After the launch of PayDirect, we learned a lot about how customers see and use our instant payment product. By listening to feedback, we found that we weren't tracking something they really cared about: how “instant” our instant payments actually are.
This article will walk you through the process of introducing a new service level indicator: in this case for payment settlement time. We will also provide an overview of our observability stack and philosophy.
Quantifying what good looks like
Is the service up?
Are we responding HTTP requests in a reasonable amount of time?
We want an answer to these questions in real time, and if the answer is alarming (for example, the service is down), we want to send an alert to the relevant engineering team.
Service level indicators (SLIs)
We start by defining and measuring a set of service level indicators (SLIs) – a quantifiable representation of the product properties that users care about.
Usually, we start by tracking a few standard metrics. These include availability, error rate, throughput, latency percentiles and more.
Service level objectives (SLOs)
Measuring is not enough. Is it good enough if your availability is 90.5%? What about 99.9%?
For each SLI, you want to define a threshold and a time period. For example, 99.9% of incoming requests in the last seven days were handled successfully. That is a service level objective (SLO).
Defining (and being accountable!) for your SLOs might be scary, but baking those SLOs into the design of your services can also be the most enjoyable part of the job! Plus, operating a service that is always available under heavy load is extremely satisfying.
Service level agreements (SLAs)
Saying that your service is “always” up and running might be too much, but it should at least satisfy the service level agreements (SLAs), which are basically SLOs written into the contract you signed with your customers. Failing to meet your SLAs can lead to unpleasant financial consequences.
Let’s get back to our problem. We started to receive several questions from our clients, which were a variation of the following:
Can you check why the transaction with id 904c09e2-5a55-4ed6-a169-f8dc886c8d67 is not settled yet?
Why are those transactions taking so long?
It’s a bad sign when clients spot a problem before you do. That’s when we realised that we were missing a key SLI: transaction settlement time.
The rise of a new SLI
Why are payments not instant?
Moving money is a complicated business. In fact, each payment goes through a multi-status lifecycle:
Booked: TrueLayer checks that there are enough funds in the account
Submitted: TrueLayer instructs the payment scheme to process the payment
Settled: the payment scheme notifies us that money has landed in the beneficiary account
We were already monitoring the success of each state change in isolation, ie the percentage of messages handled successfully and how long it took to process each of them. But we weren’t monitoring the payment lifecycle as a whole — how long it took to move from booked (the payment is authorised) to settled (the money has landed in the bank account of the beneficiary).
It was time to fix it.
Tracking the new SLI
We use Prometheus to scrape and query realtime metrics exposed by our services.
In a nutshell, Prometheus does a GET request against the /metrics HTTP endpoint, which all our microservices expose.
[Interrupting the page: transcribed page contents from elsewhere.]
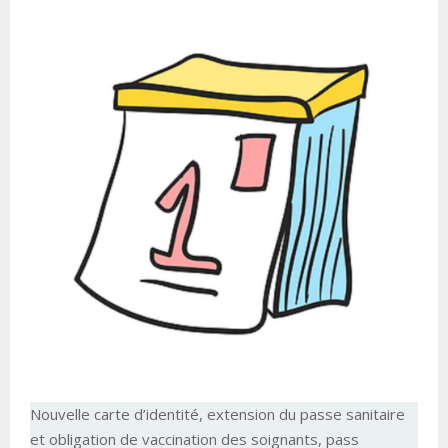
Nouvelle carte d’identité, extension du passe sanitaire
et obligation de vaccination des soignants, pass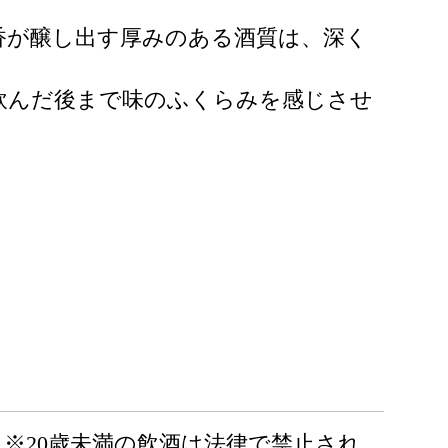
香が醸し出す厚みのある酒質は、深く
飲んだ後まで味のふくらみを感じさせ
※20歳未満の飲酒は法律で禁止され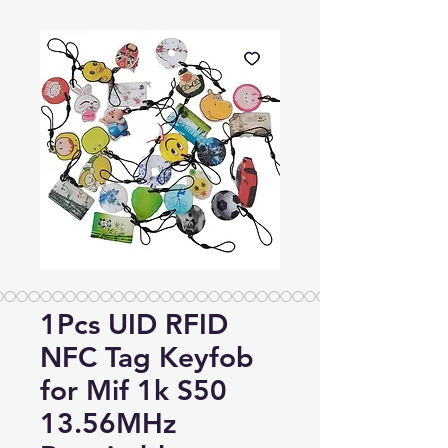
1Pcs UID RFID
NFC Tag Keyfob
for Mif 1k S50
13.56MHz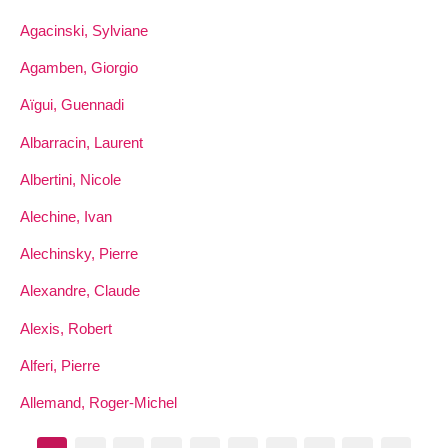
Agacinski, Sylviane
Agamben, Giorgio
Aïgui, Guennadi
Albarracin, Laurent
Albertini, Nicole
Alechine, Ivan
Alechinsky, Pierre
Alexandre, Claude
Alexis, Robert
Alferi, Pierre
Allemand, Roger-Michel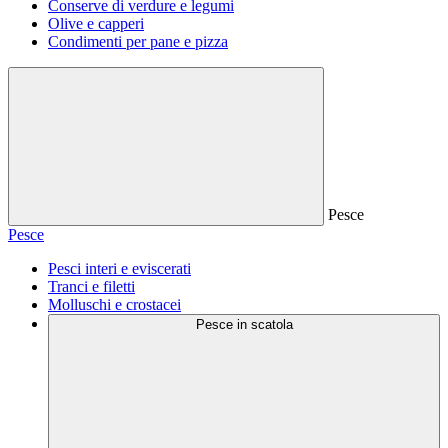
Conserve di verdure e legumi
Olive e capperi
Condimenti per pane e pizza
Pesce
Pesce
Pesci interi e eviscerati
Tranci e filetti
Molluschi e crostacei
Pesce in scatola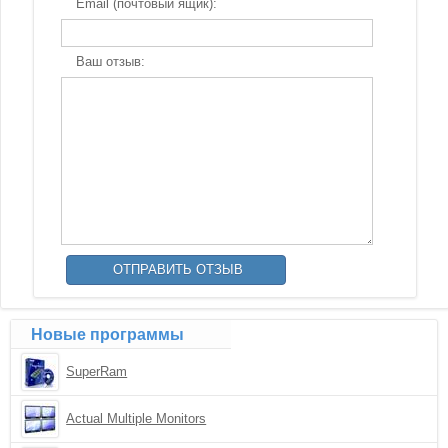
Email (почтовый ящик):
Ваш отзыв:
Новые программы
SuperRam
Actual Multiple Monitors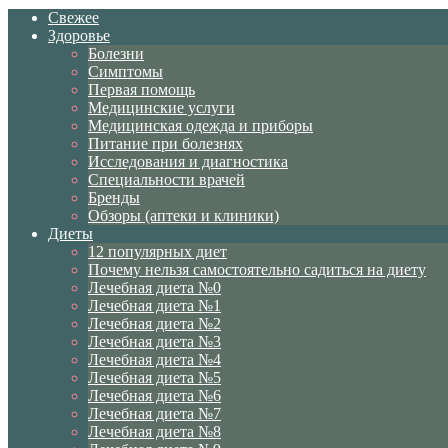
Свежее
Здоровье
Болезни
Симптомы
Первая помощь
Медицинские услуги
Медицинская одежда и приборы
Питание при болезнях
Исследования и диагностика
Специальности врачей
Бренды
Обзоры (аптеки и клиники)
Диеты
12 популярных диет
Почему нельзя самостоятельно садиться на диету
Лечебная диета №0
Лечебная диета №1
Лечебная диета №2
Лечебная диета №3
Лечебная диета №4
Лечебная диета №5
Лечебная диета №6
Лечебная диета №7
Лечебная диета №8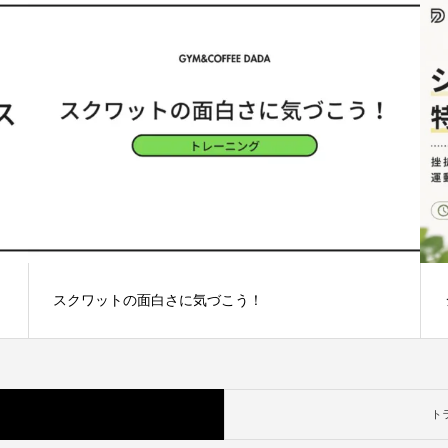
スクワットの面白さに気づこう！
ト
This allows us to query the collected metrics. These metrics are used to both notify the teams if an alert is triggered and to power our dashboards in Grafana.
All the data required to compute the transaction settlement time is stored in our payment ledger.
The simplest way to start tracking the new SLI would have been to add a new metric to its /metrics endpoint. However, that isn’t the approach we chose.
The payment ledger is one of the most critical components in our entire stack. It's a fairly complex project on its own and, to keep it maintainable, we try to limit its scope as much as possible.
There was also a performance concern. We didn’t want to increase the load on the database that is used as the source of truth for payment statuses. Computing the transaction settlement time every 15 seconds would have impacted our maximum throughput (#payments/s), which is one of the key SLIs for the payment ledger.
There is a way forward, though. Our payment ledger emits an event every time a payment is created or its status changes. We decided to use those events as the integration point for tracking the new SLI.
The rise of a new microservice
We created a new microservice called transaction-settlement-tracker. It consumes the payment ledger events and maintains a view over payment state transitions in a separate Postgres database.
The view does not store all information about a payment. It just keeps track of statuses and how long each transition took. This helps to keep the microservice focused and easy to maintain.
We later realised, looking at our view, that we could expose another key metric we were missing: the total number of in-flight transactions (transactions that are not settled yet).
In-flight transactions have proven to be extremely helpful during our periodic load tests to understand if the payment ledger was struggling and how fast it recovered after a massive request spike.
We’ve now been monitoring transaction settlement time for over two months and we have a precise understanding of what normal and abnormal looks like.
In the next few weeks, we will roll out alerts to page our on-call team when the metric fails to meet the threshold we have identified.
In 2022, we’ll be able to proactively notify our customers of potential issues around settlement delays before they reach out to us!